[Page-level text extractions]
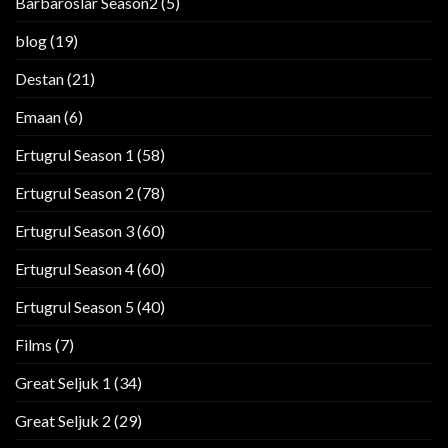
Barbaroslar Season2
(5)
blog
(19)
Destan
(21)
Emaan
(6)
Ertugrul Season 1
(58)
Ertugrul Season 2
(78)
Ertugrul Season 3
(60)
Ertugrul Season 4
(60)
Ertugrul Season 5
(40)
Films
(7)
Great Seljuk 1
(34)
Great Seljuk 2
(29)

**WHAT IS EXPECTED:**
Within the data above, filter for lines containing the word "Ertugrul" and copy each one.

**EXPECTED OUTPUT:**
Ertugrul Season 1
Ertugrul Season 2
Ertugrul Season 3
Ertugrul Season 4
Ertugrul Season 5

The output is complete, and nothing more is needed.